If an experiment has already been scored on a dataset, Driverless AI cannot score it again. The scoring step is deterministic, so for a particular test dataset and experiment combination, the score will be same regardless of how many times you repeat it.
The test dataset must have all the columns that are expected by the various experiments you are scoring it on. However, the columns of the test dataset need not be exactly the same as input features expected by the experiment. There can be additional columns in the test dataset. If these columns were not used for training, they will be ignored. This feature gives you the ability to train experiments on different training datasets (i.e., having different features), and if you have an “uber test dataset” that includes all these feature columns, then you can use the same dataset to score these experiments.
A Test Time column is available in the Experiments Leaderboard. This value shows the total time (in seconds) that it took for calculating the experiment scores for all applicable scorers for the experiment type. This is valuable to users who need to estimate the runtime performance of an experiment.
You can compare two or three experiments and view side-by-side detailed information about each.
Select either two or three experiments that you want to compare.
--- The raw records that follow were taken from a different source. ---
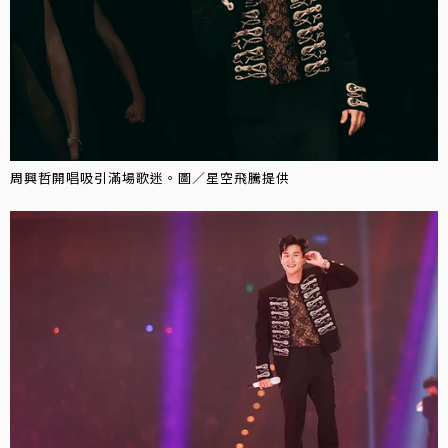
周興哲開唱吸引滿場歌迷。圖／星空飛騰提供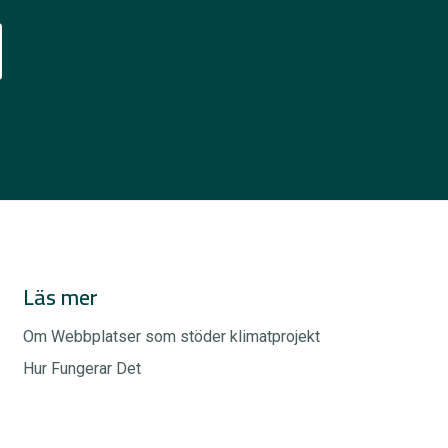
Läs mer
Om Webbplatser som stöder klimatprojekt
Hur Fungerar Det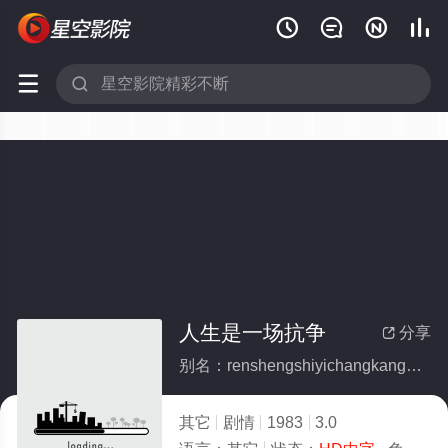






人生是一场抗争
分享

别名：renshengshiyichangkangzheng
其它
剧情
1983
3.0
You cannot compare more than three experiments.
Click the Compare n Items button.
This opens the Compare Experiments page. This page includes the experiment summary and metric plots for each experiment. The metric plots vary depending on whether this is a classification or regression experiment.
For classification experiments, this page includes:
Variable Importance list
Precision Recall Curve
For regression experiments, this page includes:
Variable Importance list
Actual vs. Predicted Graph
The following steps describe how to add tags to experiments that have been linked to a Project.
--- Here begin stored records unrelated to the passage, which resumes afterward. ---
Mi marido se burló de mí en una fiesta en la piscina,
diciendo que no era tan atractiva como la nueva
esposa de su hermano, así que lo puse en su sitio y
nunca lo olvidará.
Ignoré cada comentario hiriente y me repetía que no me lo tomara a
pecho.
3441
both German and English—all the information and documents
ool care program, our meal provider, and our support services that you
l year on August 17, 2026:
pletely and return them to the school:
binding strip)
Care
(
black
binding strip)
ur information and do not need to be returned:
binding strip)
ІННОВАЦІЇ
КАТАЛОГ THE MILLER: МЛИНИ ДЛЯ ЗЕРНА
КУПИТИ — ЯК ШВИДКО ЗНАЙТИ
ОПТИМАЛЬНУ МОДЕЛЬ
To use the tagging functionality, the experiment needs to be linked to H2O Storage (remote storage).
An experiment can only be tagged after it has completed.
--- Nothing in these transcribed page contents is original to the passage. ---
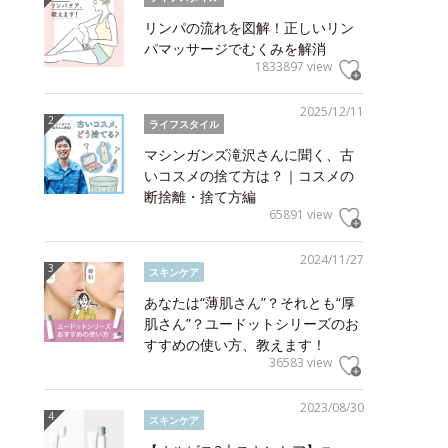
リンパの流れを図解！正しいリン
パマッサージでむくみを解消
1833897 view
2025/12/11
ライフスタイル
マシンガンズ滝沢さんに聞く、古
いコスメの捨て方は？｜コスメの
断捨離・捨て方編
65891 view
2024/11/27
スキンケア
あなたは“薄肌さん”？それとも“厚
肌さん”？ユードットシリーズのお
すすめの使い方、教えます！
36583 view
2023/08/30
スキンケア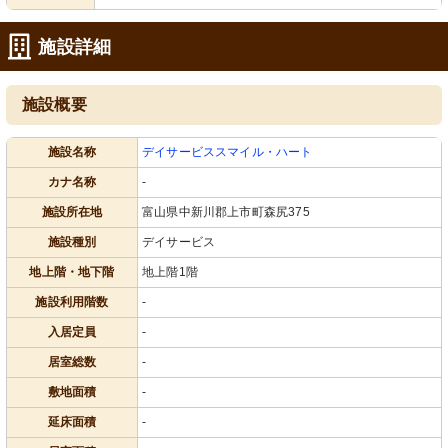
施設詳細
施設概要
施設名称
デイサービススマイル・ハート
カナ名称
-
施設所在地
富山県中新川郡上市町森尻375
施設種別
デイサービス
地上階・地下階
地上階1階
施設利用階数
-
入居定員
-
居室総数
-
敷地面積
-
延床面積
-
Right click an experiment listed on the Project page, and then click Manage Tags. The Tags panel is displayed.
Click the Add New Tag button.
Enter the tag name and click the Save button. The new tag appears in the list of Added Tags in the Tags panel.
Note that tags that exist within the Project but have not been applied to a given experiment are listed in the Tags panel as Project Tags. This means that you can add existing tags to different experiments without having to add them multiple times.
To delete a project, click the Projects option on the top menu to open the main Projects page. Click the dotted menu the right-most column, and then select Delete. You will be prompted to confirm the deletion.
Note that deleting projects does not delete datasets and experiments from Driverless AI. Any datasets and experiments from deleted projects will still be available on the Datasets and Experiments pages.
Leaderboard Wizard: Business value calculator¶
From the Project page, you can access a business value calculator wizard by clicking the Analyze Results button. This wizard makes it simple to perform a business value analysis for all models in a given project. Note that this feature is only supported for classification experiments.
The Leaderboard Wizard lets you assign the business value of correctly and incorrectly predicted outcomes. By default, a correct classification is worth 1, and an incorrect classification is worth -1 (in arbitrary units), but you can edit these values as needed.
For leaderboards of experiments, experiments are ranked by the net business value they provide on the test set.